Le lendemain, je me sentis si content d’avoir recouvré ma liberté, que j’allai me promener toute la journée, et visiter en détail Darkisch et ses environs. La ville, bâtie en pierres blanches, contient sept mille habitants, presque tous parents, ministres ou généraux d’Ebn-Sihoud. On n’y voit pas d’artisans. Les seuls métiers qui s’y exercent sont ceux d’armurier et de maréchal ferrant ; encore sont-ils en petit nombre : on ne trouve rien à acheter, pas même sa nourriture. Chacun vit de son avoir, c’est-à-dire, d’une terre ou jardin qui produit du blé, des légumes et des fruits, et nourrit quelques poulets. Leurs nombreux troupeaux paissent dans la plaine, et tous les mercredis les habitants de l’Yémen et de la Mecque viennent échanger leurs marchandises contre des bestiaux. Cette espèce de foire est l’unique commerce du pays.
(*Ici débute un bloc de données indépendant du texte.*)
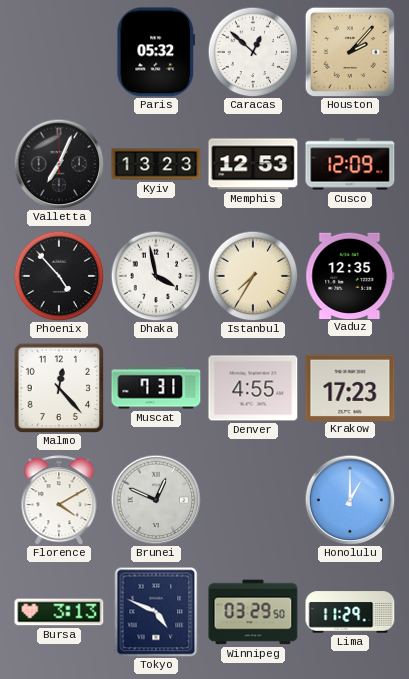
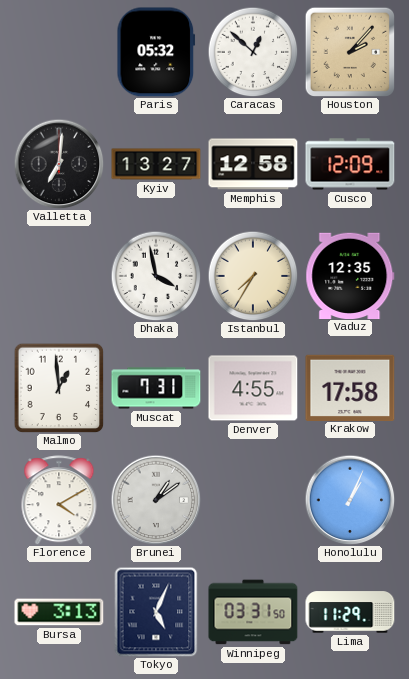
Valletta: 7:04 -> 7:01
Kyiv: 13:23 -> 13:27
Memphis: 12:53 -> 12:58
Phoenix: 4:53 -> none
Malmo: 12:23 -> 12:59
Krakow: 17:23 -> 17:58
Brunei: 12:49 -> 1:09
Honolulu: 1:00 -> 1:04
Tokyo: 4:49 -> 5:04
Winnipeg: 03:29 -> 03:31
Les femmes sortent sans voile, mais elles mettent leur machlas noir sur leur tête, ce qui est extrêmement disgracieux ; du reste, elles sont généralement laides et brunes à l’excès. Les jardins, situés dans un charmant vallon près de la ville, du côté opposé à celui par lequel nous étions arrivés, produisent les plus beaux fruits du monde : des bananes, oranges, grenades, figues, pommes, melons, etc., entremêlés d’orge et de maïs ; ils sont arrosés avec soin.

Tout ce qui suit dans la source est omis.